Il caso che ha coinvolto otto edili del Comune si allarga. Da un controllo a campione sembra che anche le posizioni retributive degli impiegati in organico e di quelli in pensione fossero "ritoccate" in eccesso

PALERMO. Il caso degli stipendi “gonfiati” ai dipendenti del Coime si allarga e potrebbe coinvolgere tutti gli impiegati in organico e quelli andati in pensione negli ultimi dieci anni. Da un controllo a campione risulterebbe, infatti, molto diffuso il fenomeno del “ritocco” delle retribuzioni. Il danno causato all’amministrazione ammonterebbe a circa quattro - cinque milioni di euro, ovvero 2.500-3.000 euro per ogni impiegato.

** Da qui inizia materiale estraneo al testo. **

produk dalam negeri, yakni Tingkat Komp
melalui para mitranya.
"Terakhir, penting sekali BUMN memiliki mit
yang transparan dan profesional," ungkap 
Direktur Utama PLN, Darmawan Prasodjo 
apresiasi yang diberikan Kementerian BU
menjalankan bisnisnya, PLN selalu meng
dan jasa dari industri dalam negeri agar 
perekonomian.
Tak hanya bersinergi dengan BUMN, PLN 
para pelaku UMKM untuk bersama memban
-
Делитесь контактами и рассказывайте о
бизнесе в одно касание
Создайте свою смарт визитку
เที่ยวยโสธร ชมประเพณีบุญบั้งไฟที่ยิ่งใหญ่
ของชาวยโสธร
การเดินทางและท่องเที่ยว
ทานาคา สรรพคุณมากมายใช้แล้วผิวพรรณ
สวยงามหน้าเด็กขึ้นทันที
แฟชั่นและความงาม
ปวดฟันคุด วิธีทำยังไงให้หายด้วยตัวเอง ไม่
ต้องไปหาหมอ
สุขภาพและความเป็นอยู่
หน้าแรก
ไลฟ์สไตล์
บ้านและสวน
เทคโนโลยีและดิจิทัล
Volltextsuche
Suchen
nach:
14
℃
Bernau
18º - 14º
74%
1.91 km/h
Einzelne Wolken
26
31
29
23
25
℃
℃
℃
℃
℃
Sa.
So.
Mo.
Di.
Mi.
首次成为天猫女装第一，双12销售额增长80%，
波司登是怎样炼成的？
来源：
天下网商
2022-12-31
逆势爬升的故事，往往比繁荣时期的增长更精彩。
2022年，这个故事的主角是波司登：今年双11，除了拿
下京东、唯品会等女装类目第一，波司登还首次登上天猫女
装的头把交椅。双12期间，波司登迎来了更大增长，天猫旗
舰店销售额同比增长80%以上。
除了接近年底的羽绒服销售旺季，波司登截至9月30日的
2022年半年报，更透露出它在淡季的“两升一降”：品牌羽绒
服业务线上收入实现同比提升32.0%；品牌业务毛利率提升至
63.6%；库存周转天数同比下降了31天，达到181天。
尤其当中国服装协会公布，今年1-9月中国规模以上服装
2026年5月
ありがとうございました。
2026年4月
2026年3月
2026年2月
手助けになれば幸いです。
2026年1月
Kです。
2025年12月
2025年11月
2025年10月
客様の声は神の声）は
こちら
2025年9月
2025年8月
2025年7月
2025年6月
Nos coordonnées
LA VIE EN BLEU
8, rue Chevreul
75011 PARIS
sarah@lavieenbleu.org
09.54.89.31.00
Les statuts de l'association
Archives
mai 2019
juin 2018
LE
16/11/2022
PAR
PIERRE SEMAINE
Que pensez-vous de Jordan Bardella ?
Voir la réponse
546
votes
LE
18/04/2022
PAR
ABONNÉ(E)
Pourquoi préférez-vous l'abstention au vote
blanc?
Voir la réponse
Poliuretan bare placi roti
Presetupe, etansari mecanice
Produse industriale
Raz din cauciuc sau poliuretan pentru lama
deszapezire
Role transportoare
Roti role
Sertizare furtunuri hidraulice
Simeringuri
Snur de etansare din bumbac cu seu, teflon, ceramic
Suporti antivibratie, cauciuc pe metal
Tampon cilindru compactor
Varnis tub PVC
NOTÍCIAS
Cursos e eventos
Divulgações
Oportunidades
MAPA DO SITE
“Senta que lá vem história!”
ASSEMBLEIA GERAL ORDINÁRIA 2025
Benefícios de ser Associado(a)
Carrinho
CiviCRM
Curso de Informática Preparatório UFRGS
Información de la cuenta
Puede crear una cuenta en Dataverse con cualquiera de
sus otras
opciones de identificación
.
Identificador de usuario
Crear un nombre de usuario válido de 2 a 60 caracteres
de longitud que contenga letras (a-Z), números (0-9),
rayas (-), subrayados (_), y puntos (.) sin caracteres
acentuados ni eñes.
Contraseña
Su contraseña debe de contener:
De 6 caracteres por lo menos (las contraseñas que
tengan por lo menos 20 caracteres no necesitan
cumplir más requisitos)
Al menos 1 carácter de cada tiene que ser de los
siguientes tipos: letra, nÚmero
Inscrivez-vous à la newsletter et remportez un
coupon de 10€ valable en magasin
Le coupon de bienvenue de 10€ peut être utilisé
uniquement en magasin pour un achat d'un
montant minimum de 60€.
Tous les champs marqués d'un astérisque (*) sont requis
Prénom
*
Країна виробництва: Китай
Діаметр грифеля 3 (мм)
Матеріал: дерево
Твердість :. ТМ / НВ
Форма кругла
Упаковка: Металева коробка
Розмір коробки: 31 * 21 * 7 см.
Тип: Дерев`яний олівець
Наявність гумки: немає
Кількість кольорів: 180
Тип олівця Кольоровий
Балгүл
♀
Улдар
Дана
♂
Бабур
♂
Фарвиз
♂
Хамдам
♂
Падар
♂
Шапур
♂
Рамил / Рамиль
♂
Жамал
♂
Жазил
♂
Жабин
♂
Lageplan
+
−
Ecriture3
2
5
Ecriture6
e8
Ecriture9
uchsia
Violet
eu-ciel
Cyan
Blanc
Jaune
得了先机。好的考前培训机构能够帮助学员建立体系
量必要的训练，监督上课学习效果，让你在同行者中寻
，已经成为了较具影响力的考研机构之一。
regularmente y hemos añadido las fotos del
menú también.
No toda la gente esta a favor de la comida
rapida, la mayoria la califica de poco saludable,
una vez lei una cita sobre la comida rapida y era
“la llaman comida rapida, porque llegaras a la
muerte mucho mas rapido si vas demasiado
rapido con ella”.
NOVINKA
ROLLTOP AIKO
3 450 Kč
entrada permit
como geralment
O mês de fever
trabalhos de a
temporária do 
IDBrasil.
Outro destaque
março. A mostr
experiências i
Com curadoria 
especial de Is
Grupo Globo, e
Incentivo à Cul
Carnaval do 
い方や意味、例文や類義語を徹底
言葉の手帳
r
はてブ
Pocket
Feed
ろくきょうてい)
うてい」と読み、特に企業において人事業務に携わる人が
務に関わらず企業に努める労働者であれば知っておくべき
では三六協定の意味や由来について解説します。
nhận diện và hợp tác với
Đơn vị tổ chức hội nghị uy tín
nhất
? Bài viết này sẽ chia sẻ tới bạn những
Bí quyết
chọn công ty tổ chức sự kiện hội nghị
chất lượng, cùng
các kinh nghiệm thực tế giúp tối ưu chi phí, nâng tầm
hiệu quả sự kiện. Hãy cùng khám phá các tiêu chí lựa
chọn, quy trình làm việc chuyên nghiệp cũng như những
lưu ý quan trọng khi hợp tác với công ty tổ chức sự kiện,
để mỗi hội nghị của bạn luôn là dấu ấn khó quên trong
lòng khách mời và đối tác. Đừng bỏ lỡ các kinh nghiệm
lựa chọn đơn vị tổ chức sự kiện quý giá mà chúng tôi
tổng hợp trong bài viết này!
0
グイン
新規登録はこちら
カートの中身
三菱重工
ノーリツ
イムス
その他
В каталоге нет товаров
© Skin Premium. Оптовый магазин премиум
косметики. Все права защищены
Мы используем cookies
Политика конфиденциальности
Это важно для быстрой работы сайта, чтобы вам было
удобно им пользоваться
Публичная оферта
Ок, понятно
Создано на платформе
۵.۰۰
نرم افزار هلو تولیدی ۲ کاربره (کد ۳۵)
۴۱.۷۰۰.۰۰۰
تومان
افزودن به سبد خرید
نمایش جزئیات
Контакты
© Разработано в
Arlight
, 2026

Dopo lo smantellamento dell’ufficio che elaborava le buste paga degli edili del Comune e la contestazione delle prime 50 posizioni, adesso l’amministrazione deve decidere come rientrare in possesso delle somme in eccesso indebitamente corrisposte ai 1.200 dipendenti. Saranno passate in rassegna, una per una, le buste paga di ciascun dipendente del Coime. Intanto, gli otto contabili coinvolti nello scandalo iniziale sono stati trasferiti in un altro ufficio, hanno ricevuto la relativa contestazione insieme a un addebito formale sulla condotta la notifica di rottura del rapporto fiduciario. Gli otto si sono difesi ma il contenuto è all’esame del dirigente in attesa poi di passare alla commissione disciplinare. Lo smantellamento dell’ufficio ha creato non pochi disagi di ordine logistico, in quanto finora sono arrivati solo tre degli otto contabili che dovevano essere sostituiti. «Sono momenti delicati – ha affermato Giuseppe Genco, assessore al Bilancio – con gli impiegati contabili che devono riuscire a coprire le falle».